Chinese President Xi Jinping made a $1 billion pledge for United Nations peace efforts.
At least 38 Islamic State group fighters were killed in air strikes by the Damascus regime against three jihadist-held towns in central Syria, a monitoring group said on today.
Obama did not explicitly call for Assad’s ouster, and he suggested there could be a “managed transition” away from the Syrian president’s rule, the latest sign that despite US animus toward Assad it was willing to see him stay for a few period of time.
“There is (an) opportunity to work on joint problems together”, Putin said of his talks with Obama, which a US official described as “businesslike”.
President Putin assured Netanyahu that “Syria in general is in such a state that it isn’t up to opening a second front” and that Russian Federation ” always will be very responsible” in its Middle East engagement.
U.S.-Russian ties have been deeply strained by Moscow’s March 2014 annexation of Crimea from Ukraine and its support of pro-Russian separatists in the eastern part of the country.
Meanwhile, Obama announced that more than 40,000 new troops and police have been pledged to United Nations peacekeeping missions from more than 50 countries.

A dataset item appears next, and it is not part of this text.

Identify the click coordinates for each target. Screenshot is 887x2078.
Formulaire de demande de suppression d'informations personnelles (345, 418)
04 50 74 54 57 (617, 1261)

“Old challenges persist”, Obama said.
Egypt’s President Abdel Fattah el-Sisi also addressed the UNGA.
The envoy met with the heads of these groups in the past two days, with the goal to “set the stage for a Syrian agreement to end the conflict”, the statement said. This is in effect an admission that America’s campaign against Islamic State (IS)-its main security concern in Syria-has failed.

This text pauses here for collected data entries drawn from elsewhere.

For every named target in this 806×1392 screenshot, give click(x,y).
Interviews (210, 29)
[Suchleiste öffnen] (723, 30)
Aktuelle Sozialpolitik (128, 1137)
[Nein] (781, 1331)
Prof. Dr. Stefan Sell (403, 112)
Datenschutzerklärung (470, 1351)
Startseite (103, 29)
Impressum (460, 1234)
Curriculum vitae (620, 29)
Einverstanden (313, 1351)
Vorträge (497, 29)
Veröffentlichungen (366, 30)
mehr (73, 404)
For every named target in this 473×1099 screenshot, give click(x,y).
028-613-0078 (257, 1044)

Europe, which has largely dropped out of the peacekeeping business in recent years, was represented by several leaders. “The United States and even the region is still paying the price”.

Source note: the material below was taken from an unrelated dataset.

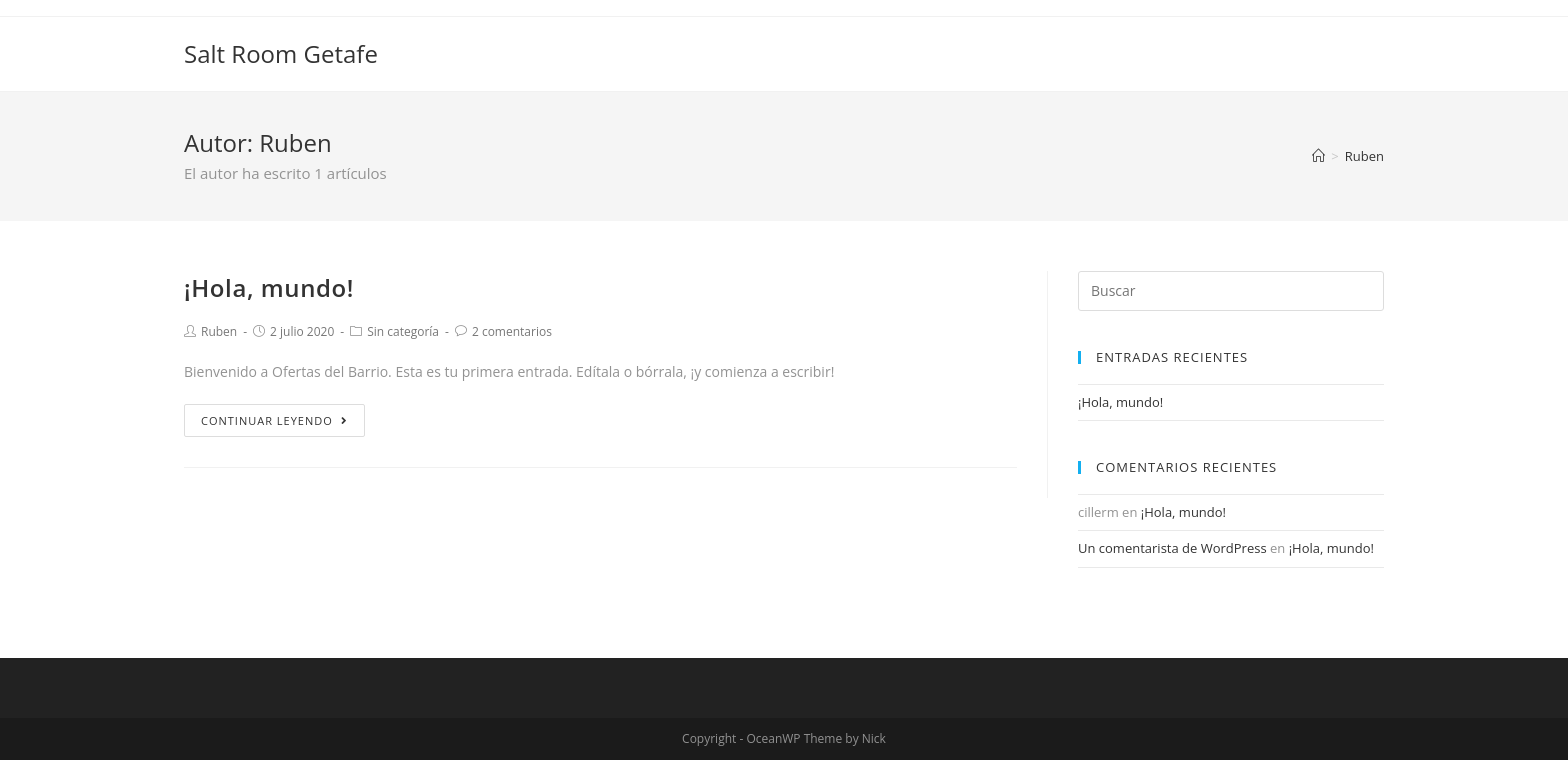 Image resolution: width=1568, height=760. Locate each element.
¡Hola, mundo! (269, 287)
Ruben (219, 331)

“Unfortunately, they did not take part in the first meetings, first consultations”, he told reporters.
The poll found that there has been an increase in Russian support for the regime of Bashar Assad in Syria over the last two years.
Also set for Tuesday are high-level meetings on the humanitarian consequences of the war in Syria and the wider refugee and migrant crisis that is the largest since the upheaval of World War II.
Both developments caught USA officials off guard.
The United Nations chief, in unusually hard-hitting words, also blamed “proxy battles of others” for driving the fighting in Yemen, and he warned against “the risky drift” in resolving the Israeli-Palestinian conflict, saying it is essential for the worldwide community to pressure both sides to re-engage.
Monday’s meeting marked another chapter in Obama’s and Putin’s history of colorful and tense encounters.
Turkey’s Prime Minister Ahmet Davutoglu urged the global community on Monday to step up efforts to address the migrant crisis.
France had until now only struck Islamic State targets in neighboring Iraq.
Information for this article was contributed by Cara Anna, Edith M. Lederer, Christopher Bodeen, Vladimir Isachenkov and Alina Heineke of The Associated Press; by Thomas Penny and staff members of Bloomberg News; and by Karen DeYoung of The Washington Post.